### Task
Scan the data that follows and count the lines with the string "fuerza"; answer with the count alone.

### Records for the task
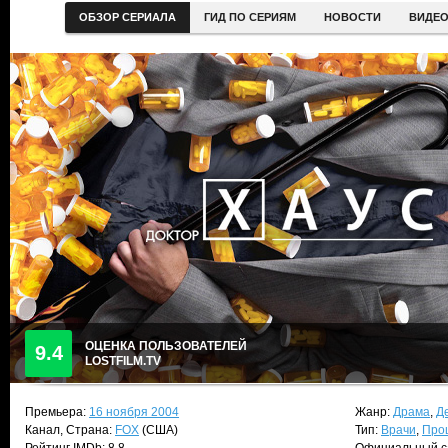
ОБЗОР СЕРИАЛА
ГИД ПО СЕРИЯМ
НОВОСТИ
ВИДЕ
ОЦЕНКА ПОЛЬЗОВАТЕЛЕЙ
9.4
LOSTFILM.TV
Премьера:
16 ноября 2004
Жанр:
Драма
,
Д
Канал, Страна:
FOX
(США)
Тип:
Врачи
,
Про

---

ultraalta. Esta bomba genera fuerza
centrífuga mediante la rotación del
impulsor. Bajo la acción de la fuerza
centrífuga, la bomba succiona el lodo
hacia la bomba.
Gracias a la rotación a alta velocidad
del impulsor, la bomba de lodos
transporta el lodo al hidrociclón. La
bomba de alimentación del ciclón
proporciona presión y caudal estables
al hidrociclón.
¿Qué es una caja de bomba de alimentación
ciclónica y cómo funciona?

### Exercise solution
2